In his survey, McGilchrist identifies five cultures that displayed balanced stylistic functionality of both hemispheres (pre-Socratic Greece, Republican Rome, The Renaissance, The Romantic Period, 20th Century Phenomenology). Curiously, but perhaps not surprisingly, he did not find any cultures dominated by the style of attentiveness associated with the right brain. Unfortunately, the overwhelming majority of cultural periods he surveyed disproportionately displayed left-brain domination. As you may already have anticipated, when McGilchrist applies his analysis to contemporary Western culture his diagnosis is disturbing. He concludes that our culture’s attentional imbalance is so pathologically one-sided that, were the culture an individual, that individual would be diagnosed as being schizophrenic. Obviously, we urgently need to restore balance to the way in which we attend to the world.
A balanced bi-cameral model emerges from the unity of logic and emotion, of rationality and empathy, of cognition and intuition. In contrast to the Modern Fallacy (Descartes’ logo-centric world-view in which all that can be known can be known through logic) studying the bi-cameral brain in the context of the physical world emphatically reveals that we think with our entire body and that profound insights into the meaning of life only reveal themselves through implicit, ambiguous, metaphorical, right-hemispheric pathways. Empathy, intuition, and context ground our sense of self as well as our awareness of everything that lies outside of ourselves. It is these pre-conceptual, pre-verbal encounters that provides the ‘primary consciousness’ of being. As artists and art historians it behooves us not to allow ourselves to surrender to a mechanistic model of virtual, fragmented, de-contextualized re-presentations of consciousness when what promises far greater insight and satisfaction is a fluid, open, infinitely complex, ever changing, endlessly interrelated, embodied intuitive model capable of shedding light on the ineffable fullness with which our brain engages with itself and with all that is outside itself.

As artists and art educators we are in a uniquely privileged position to celebrate and promote a balanced, fluid, ever changing, infinitely complex and interrelated pursuit of mind/body awareness. By embracing active, embodied sight we challenge ourselves and our audience to look deliberately, to look intensely, to seek meaning in experience, and to pursue a state of complete awareness through our interrelationship with the phenomenal world. Such active engagement with the physical world is “seeing” in the fullest sense of that word.

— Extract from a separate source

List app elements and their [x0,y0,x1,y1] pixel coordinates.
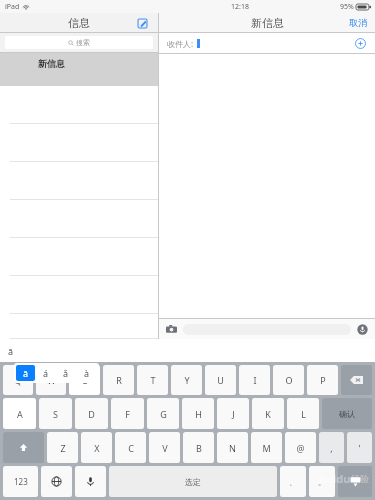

Art is visual poetry through which we can restore appreciation for the soul deepening mystery of the eternal and of the everlasting triumph of beauty in the natural world. By unashamedly embracing these simple yet profound embodied experiences we become empowered to lead our students on life-enhancing expeditions into the intuitive world where wonder precedes explanation and where the broad, deep context of being informs the making of art.